Not for Everyone, But Good for What It Is
J Scott Morrison | Middlebury VT, USA | 10/05/2006
(4 out of 5 stars)
"A confession: Although I've owned the Dezso Ranki recording of the complete Bartók 'Mikrokosmos', I never listened to the whole thing. Mikrokosmos is a collection of six books of pedagogical piano pieces, 153 in all, that progress in difficulty from Book I to Book VI. Indeed, Books V and VI contain a number of virtuoso pieces that occasionally appear on piano concert programs. But those in Books I and II, and most of them in Books III and IV, are of quite limited interested to the casual listener. Mikrokosmos began as a set of teaching pieces written for Bartók's young son Peter to use in his piano practice. As the writing of the work progressed the pieces got more and more difficult and began getting names like 'And the Bells Clash and Clang...' or 'From the Diary of a Fly' rather than the earlier 'Dotted Notes' and 'Five-Tone Scale.' Even though there have been several recordings of the whole shebang it is hard for me to understand their value for the casual listener. I can understand piano teachers wanting to have the complete works on record, but frankly beyond that rather limited audience it seems reasonable for the listener to perhaps own excerpts from the later books. Indeed, Bartók, himself a virtuoso pianist, did not record the whole set but only some of the virtuosic (and interesting) later pieces. And a number of other pianists, many of them Hungarian like Bartók, have done likewise. Nonetheless, the set has exerted enduring interest for musicologists, partly because of their occasional use of non-Central European scales and melodies and partly because of the technical manner in which Bartók constructed the pieces. Dissertations have been written on those subjects. Bartók himself was prevailed upon by Schirmer, their American publisher, to write his own explication of the pieces.
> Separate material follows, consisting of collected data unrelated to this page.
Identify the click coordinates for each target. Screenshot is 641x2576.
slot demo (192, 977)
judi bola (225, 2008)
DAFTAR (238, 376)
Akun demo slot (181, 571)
Jenö Jandó is an excellent pianist, and a Hungarian to boot. He has recorded several earlier volumes of Bartók's more familiar (and frankly more interesting) piano music, and to general acclaim. His playing is rhythmically pointed, crisply articulated and with innate understanding of the eastern European provenance of much of the source music. Given the budget price and the lifelike sound of the recorded piano, as well as the excellence of the playing, Jandó's set is, I believe, the choice of currently available sets. Still, I can give it only four stars because of the limited interest of the earlier books in the set.
Scott Morrison"
One fantastic work.One fantastic pianist
Osvaldo Colarusso | Curitiba, Paraná Brazil | 06/28/2007
(5 out of 5 stars)
"Mikrokosmos is really one fantastic didactic work . Bartók wrote one method very interesting because the student has one contact with the innovations of the musical language that was transformed at the beginning of the twentieth century . We have modal melodies , changing of bars , polytonality , etc. Normally the musical education forgets all this things. With Mikrokosmos we have this fantastic opportunity to make one "modernization" of piano and music for beginners .Bartók was one of the most important composers of the first half of his century. But he was too one very important teacher. The value of the music of Mikrokosmos is very high , even in the most simple parts of the work.
If I love Bartók as composer I must say that Jeno Jandó , one of the most important pianists in the world, respected what was written in accents, andamenti, articulation and expression. I listened the 6 books with the score. And I must say that Jandó made a very important and beautiful work. I admire this pianist for his recordings of the "adults" works of Bartók: the Out of Doors Suite , the Suite op. 14 , the Sonata etc. But this time he came really at a level never reached for his predecessors.
MIkrokosmos : one fantastic work played and recorded in a very high level. I'm really very happy after heard this beautiful record. Bravo Naxos. Bravo Jandó. And bravo for the didactic work of this great composer.